Dataset excerpts
--- START ---

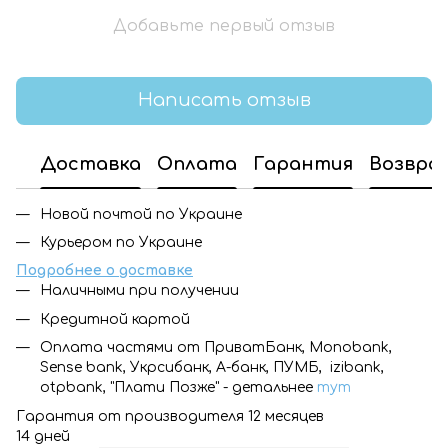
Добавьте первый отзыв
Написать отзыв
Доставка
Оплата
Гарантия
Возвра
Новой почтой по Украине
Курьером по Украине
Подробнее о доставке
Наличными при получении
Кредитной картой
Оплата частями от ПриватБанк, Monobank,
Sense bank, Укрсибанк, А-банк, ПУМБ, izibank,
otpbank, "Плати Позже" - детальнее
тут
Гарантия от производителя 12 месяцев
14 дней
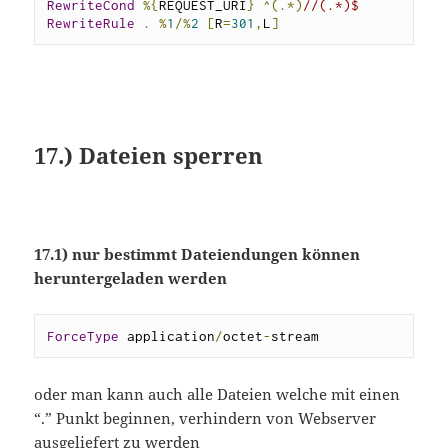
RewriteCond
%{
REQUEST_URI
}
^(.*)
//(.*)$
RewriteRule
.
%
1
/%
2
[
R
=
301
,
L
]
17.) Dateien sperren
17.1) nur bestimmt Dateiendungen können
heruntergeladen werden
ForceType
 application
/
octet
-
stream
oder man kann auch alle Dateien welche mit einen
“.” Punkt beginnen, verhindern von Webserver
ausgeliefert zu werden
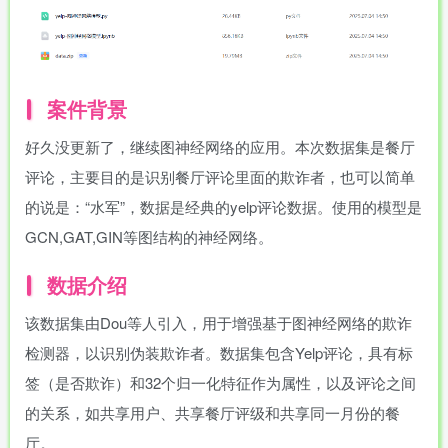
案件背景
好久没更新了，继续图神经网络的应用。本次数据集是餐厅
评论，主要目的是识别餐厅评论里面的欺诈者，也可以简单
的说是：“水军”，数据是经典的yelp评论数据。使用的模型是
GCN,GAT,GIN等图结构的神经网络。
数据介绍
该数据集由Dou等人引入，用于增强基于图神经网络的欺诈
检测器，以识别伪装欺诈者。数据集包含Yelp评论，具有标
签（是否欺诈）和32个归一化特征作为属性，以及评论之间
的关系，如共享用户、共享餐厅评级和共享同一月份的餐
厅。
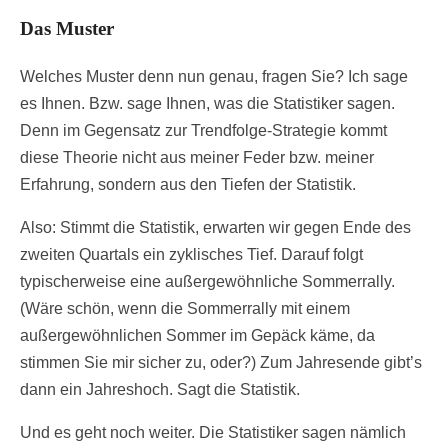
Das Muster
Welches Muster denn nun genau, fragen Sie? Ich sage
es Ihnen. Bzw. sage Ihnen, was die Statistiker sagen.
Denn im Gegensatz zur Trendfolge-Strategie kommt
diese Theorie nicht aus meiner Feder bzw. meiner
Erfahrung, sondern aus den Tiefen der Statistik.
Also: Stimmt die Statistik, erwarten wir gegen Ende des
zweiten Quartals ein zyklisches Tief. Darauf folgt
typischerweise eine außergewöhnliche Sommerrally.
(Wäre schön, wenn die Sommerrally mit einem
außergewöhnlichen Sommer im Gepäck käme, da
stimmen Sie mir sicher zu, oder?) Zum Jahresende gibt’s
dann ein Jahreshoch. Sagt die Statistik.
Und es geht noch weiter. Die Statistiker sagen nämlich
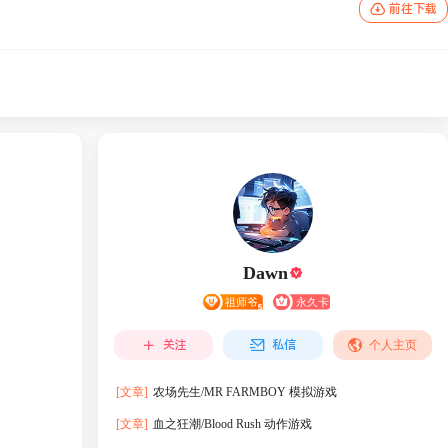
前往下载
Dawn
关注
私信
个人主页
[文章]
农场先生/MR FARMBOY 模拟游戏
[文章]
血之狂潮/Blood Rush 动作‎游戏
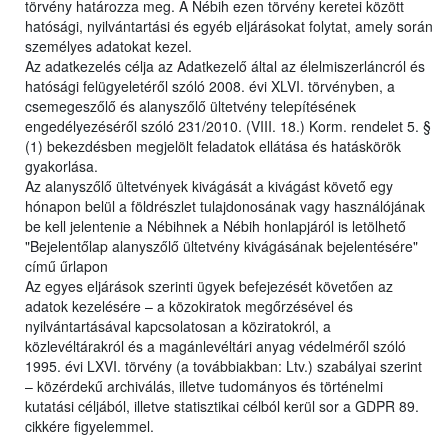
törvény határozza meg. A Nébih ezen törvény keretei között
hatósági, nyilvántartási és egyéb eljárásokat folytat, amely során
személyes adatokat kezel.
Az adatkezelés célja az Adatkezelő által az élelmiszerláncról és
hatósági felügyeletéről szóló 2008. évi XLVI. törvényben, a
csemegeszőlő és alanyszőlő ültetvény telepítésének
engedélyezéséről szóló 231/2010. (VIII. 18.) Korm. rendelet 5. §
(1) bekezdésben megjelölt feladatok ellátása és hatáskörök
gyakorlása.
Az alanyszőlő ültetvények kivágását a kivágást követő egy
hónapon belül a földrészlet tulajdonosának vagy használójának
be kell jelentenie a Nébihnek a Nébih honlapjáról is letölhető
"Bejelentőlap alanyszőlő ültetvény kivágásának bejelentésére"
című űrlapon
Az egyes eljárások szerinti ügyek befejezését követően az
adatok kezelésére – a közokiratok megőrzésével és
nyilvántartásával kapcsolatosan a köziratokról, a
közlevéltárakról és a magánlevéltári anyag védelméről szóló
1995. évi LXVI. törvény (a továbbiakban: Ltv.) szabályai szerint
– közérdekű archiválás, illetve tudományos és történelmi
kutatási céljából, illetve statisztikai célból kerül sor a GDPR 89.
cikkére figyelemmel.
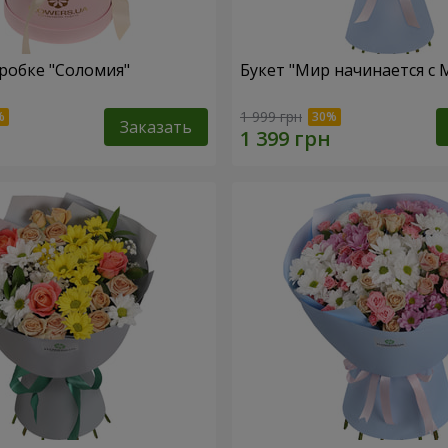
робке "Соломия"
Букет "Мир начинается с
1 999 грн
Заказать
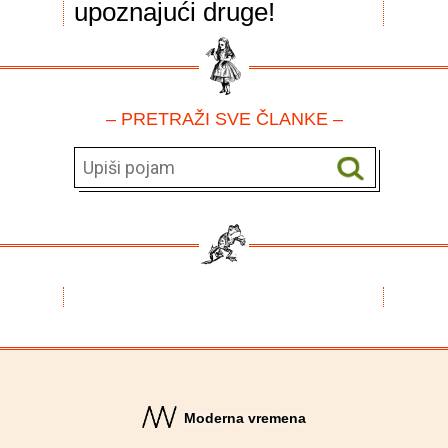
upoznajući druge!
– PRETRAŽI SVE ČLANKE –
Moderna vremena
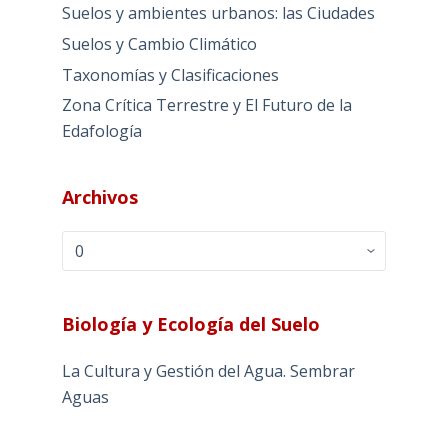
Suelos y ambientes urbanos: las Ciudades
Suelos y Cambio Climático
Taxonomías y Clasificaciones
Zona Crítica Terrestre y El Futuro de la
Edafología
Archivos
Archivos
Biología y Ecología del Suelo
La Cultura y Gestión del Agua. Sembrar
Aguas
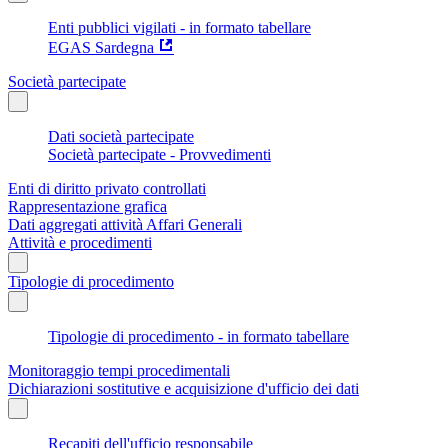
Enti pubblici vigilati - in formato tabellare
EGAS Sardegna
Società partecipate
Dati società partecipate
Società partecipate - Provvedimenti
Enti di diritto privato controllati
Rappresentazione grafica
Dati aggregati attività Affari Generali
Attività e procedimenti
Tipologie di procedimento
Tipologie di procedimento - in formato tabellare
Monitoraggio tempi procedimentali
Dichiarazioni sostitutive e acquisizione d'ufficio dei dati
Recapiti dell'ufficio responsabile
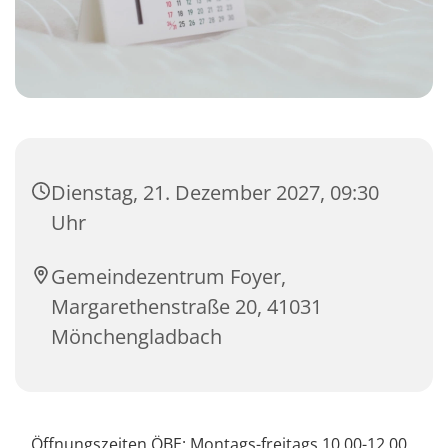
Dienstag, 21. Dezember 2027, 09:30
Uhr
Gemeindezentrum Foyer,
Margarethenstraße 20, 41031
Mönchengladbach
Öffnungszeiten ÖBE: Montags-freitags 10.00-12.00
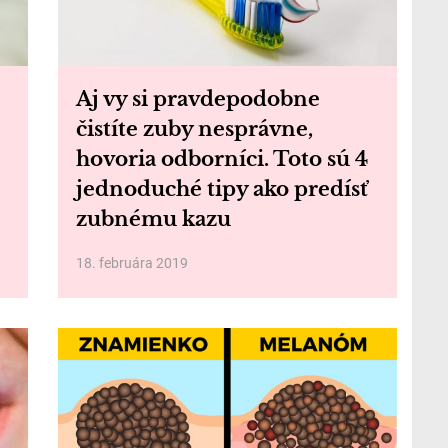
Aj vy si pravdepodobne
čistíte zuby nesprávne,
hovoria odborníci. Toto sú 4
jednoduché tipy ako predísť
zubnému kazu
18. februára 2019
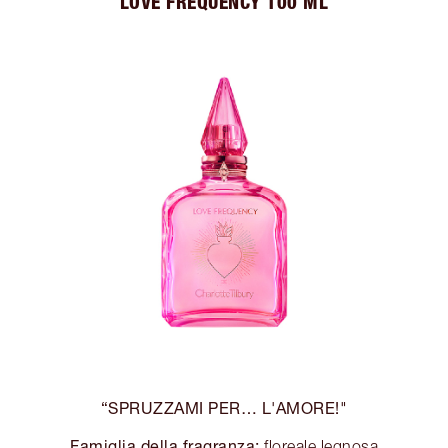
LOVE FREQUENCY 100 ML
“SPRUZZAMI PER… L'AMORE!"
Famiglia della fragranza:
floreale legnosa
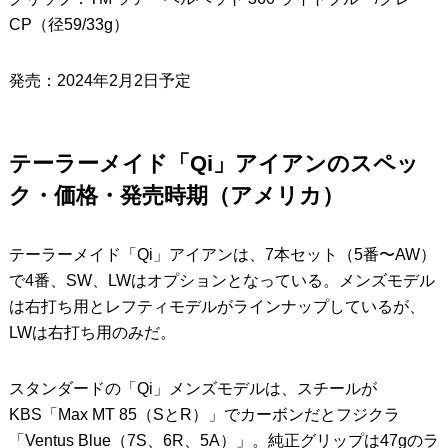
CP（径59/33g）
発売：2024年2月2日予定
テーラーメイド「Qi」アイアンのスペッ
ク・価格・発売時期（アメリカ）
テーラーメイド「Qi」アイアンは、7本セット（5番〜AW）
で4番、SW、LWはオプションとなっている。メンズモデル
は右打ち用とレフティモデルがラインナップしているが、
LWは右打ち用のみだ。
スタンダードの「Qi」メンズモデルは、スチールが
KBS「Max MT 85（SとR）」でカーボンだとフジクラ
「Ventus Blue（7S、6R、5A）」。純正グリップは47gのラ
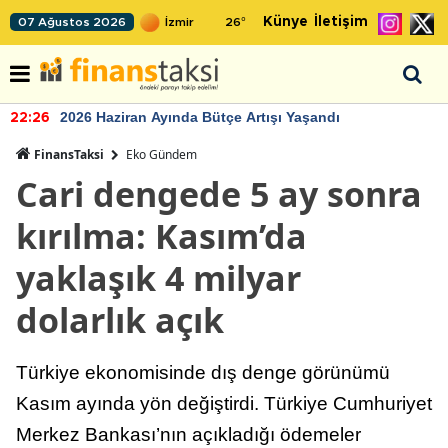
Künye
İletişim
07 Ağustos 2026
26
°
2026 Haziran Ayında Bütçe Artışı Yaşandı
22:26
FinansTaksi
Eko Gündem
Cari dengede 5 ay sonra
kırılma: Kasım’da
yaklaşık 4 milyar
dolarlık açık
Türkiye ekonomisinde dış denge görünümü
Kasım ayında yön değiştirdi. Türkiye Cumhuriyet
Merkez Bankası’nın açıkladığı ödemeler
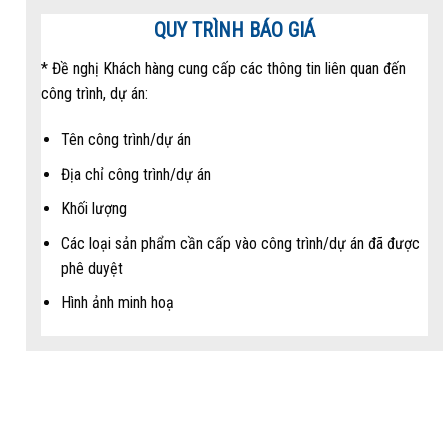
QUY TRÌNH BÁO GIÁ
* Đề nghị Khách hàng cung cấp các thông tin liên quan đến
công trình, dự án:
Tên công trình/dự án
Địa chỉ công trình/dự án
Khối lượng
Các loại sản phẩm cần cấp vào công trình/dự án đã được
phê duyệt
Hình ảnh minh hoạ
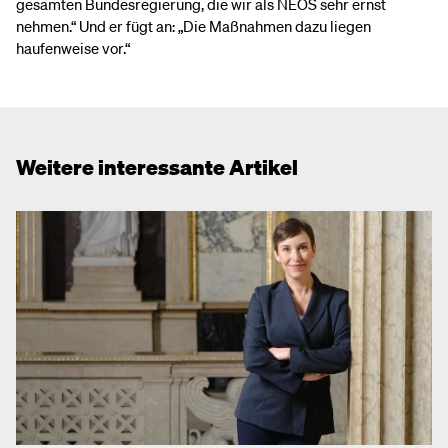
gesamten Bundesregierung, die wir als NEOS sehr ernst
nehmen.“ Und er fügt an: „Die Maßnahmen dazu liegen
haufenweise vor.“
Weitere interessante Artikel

--- END ---

ASSIGNMENT: Where does "Statistiker" appear in the records above? Copy every line that has it.

WRITTEN RESPONSE:
es Ihnen. Bzw. sage Ihnen, was die Statistiker sagen.
Und es geht noch weiter. Die Statistiker sagen nämlich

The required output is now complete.